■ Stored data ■
/---

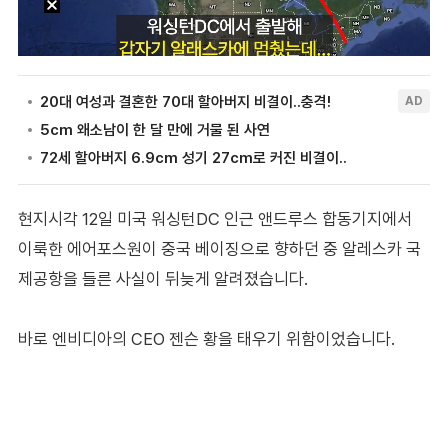
현지시각 12일 미국 워싱턴DC 인근 앤드루스 합동기지에서
이룩한 에어포스원이 중국 베이징으로 향하던 중 알레스카 국
제공항을 들른 사실이 뒤늦게 알려졌습니다.
바로 엔비디아의 CEO 젠슨 황을 태우기 위함이었습니다.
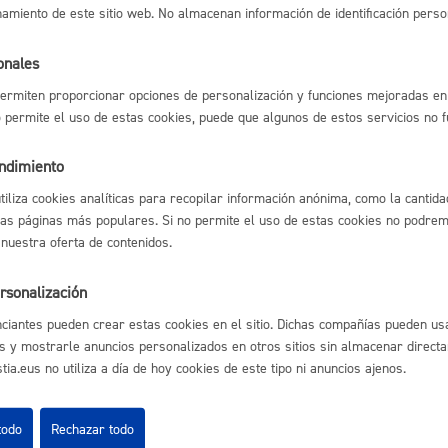
namiento de este sitio web. No almacenan información de identificación perso
isitas guiadas a la finca de Artikutza
Espacio público,
onales
ermiten proporcionar opciones de personalización y funciones mejoradas en 
no permite el uso de estas cookies, puede que algunos de estos servicios no 
l índice
Volver atrás
Euskera
endimiento
utiliza cookies analíticas para recopilar información anónima, como la cantida
las páginas más populares. Si no permite el uso de estas cookies no podremo
 nuestra oferta de contenidos.
astián
Enlaces útiles
Desarrollo económi
Ofertas de empleo
rsonalización
Perfil del contrata
ciantes pueden crear estas cookies en el sitio. Dichas compañías pueden usa
Sede electrónica
s y mostrarle anuncios personalizados en otros sitios sin almacenar direct
Mapas - GeoDonos
ia.eus no utiliza a día de hoy cookies de este tipo ni anuncios ajenos.
Sala de prensa
Igualdad, derechos 
Mapa web
todo
Rechazar todo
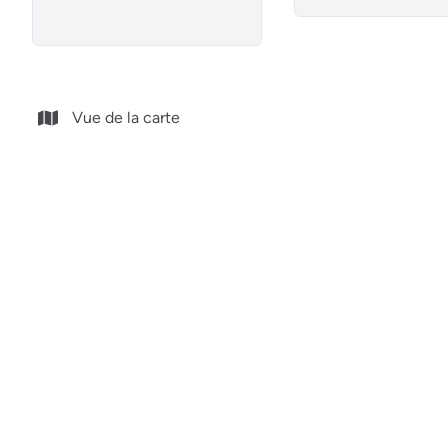
Vue de la carte
NOUVEAU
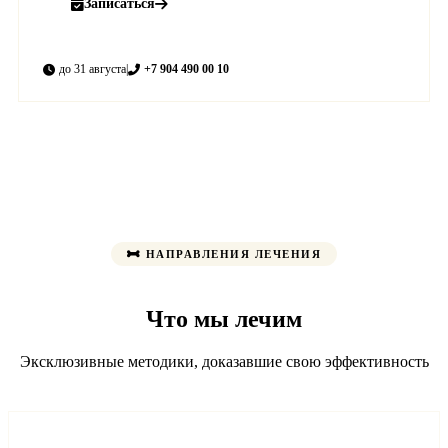
Записаться
до 31 августа
|
+7 904 490 00 10
НАПРАВЛЕНИЯ ЛЕЧЕНИЯ
Что мы лечим
Эксклюзивные методики, доказавшие свою эффективность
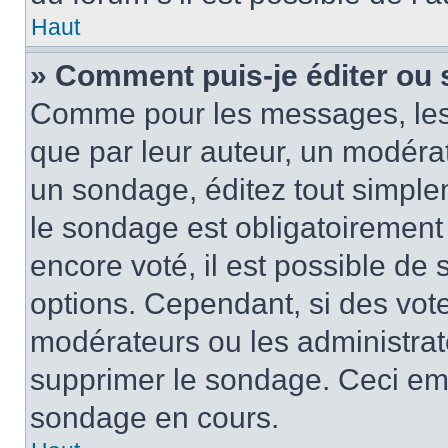
Haut
» Comment puis-je éditer ou
Comme pour les messages, les
que par leur auteur, un modérat
un sondage, éditez tout simple
le sondage est obligatoirement
encore voté, il est possible de
options. Cependant, si des vote
modérateurs ou les administrate
supprimer le sondage. Ceci em
sondage en cours.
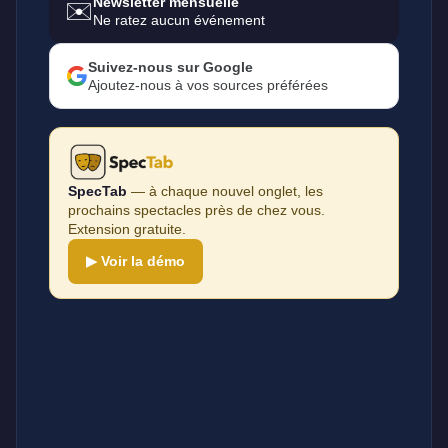
Newsletter mensuelle
✉️
Ne ratez aucun événement
Suivez-nous sur Google
Ajoutez-nous à vos sources préférées
SpecTab
— à chaque nouvel onglet, les
prochains spectacles près de chez vous.
Extension gratuite.
▶ Voir la démo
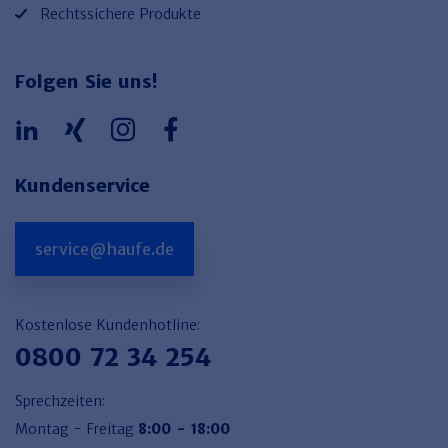
Rechtssichere Produkte
Folgen Sie uns!
Kundenservice
service@haufe.de
Kostenlose Kundenhotline:
0800 72 34 254
Sprechzeiten:
Montag - Freitag
8:00 - 18:00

\---

■ WHAT YOU NEED TO DO ■
Repeat the records word for word, skipping pictures.

■ RESULT OF THE TASK ■
현지시각 12일 미국 워싱턴DC 인근 앤드루스 합동기지에서
이룩한 에어포스원이 중국 베이징으로 향하던 중 알레스카 국
제공항을 들른 사실이 뒤늦게 알려졌습니다.
바로 엔비디아의 CEO 젠슨 황을 태우기 위함이었습니다.
namiento de este sitio web. No almacenan información de identificación perso
isitas guiadas a la finca de Artikutza
Espacio público,
onales
ermiten proporcionar opciones de personalización y funciones mejoradas en 
no permite el uso de estas cookies, puede que algunos de estos servicios no 
l índice
Volver atrás
Euskera
endimiento
utiliza cookies analíticas para recopilar información anónima, como la cantida
las páginas más populares. Si no permite el uso de estas cookies no podremo
 nuestra oferta de contenidos.
astián
Enlaces útiles
Desarrollo económi
Ofertas de empleo
rsonalización
Perfil del contrata
ciantes pueden crear estas cookies en el sitio. Dichas compañías pueden usa
Sede electrónica
s y mostrarle anuncios personalizados en otros sitios sin almacenar direct
Mapas - GeoDonos
ia.eus no utiliza a día de hoy cookies de este tipo ni anuncios ajenos.
Sala de prensa
Igualdad, derechos 
Mapa web
todo
Rechazar todo
Vue de la carte
NOUVEAU
Записаться
до 31 августа
|
+7 904 490 00 10
НАПРАВЛЕНИЯ ЛЕЧЕНИЯ
Что мы лечим
Эксклюзивные методики, доказавшие свою эффективность
Haut
» Comment puis-je éditer ou
Comme pour les messages, les
que par leur auteur, un modérat
un sondage, éditez tout simple
le sondage est obligatoirement
encore voté, il est possible de
options. Cependant, si des vote
modérateurs ou les administrate
supprimer le sondage. Ceci em
sondage en cours.
Newsletter mensuelle
✉️
Ne ratez aucun événement
Suivez-nous sur Google
Ajoutez-nous à vos sources préférées
SpecTab
— à chaque nouvel onglet, les
prochains spectacles près de chez vous.
Extension gratuite.
▶ Voir la démo
Rechtssichere Produkte
Folgen Sie uns!
Kundenservice
service@haufe.de
Kostenlose Kundenhotline:
0800 72 34 254
Sprechzeiten:
Montag - Freitag
8:00 - 18:00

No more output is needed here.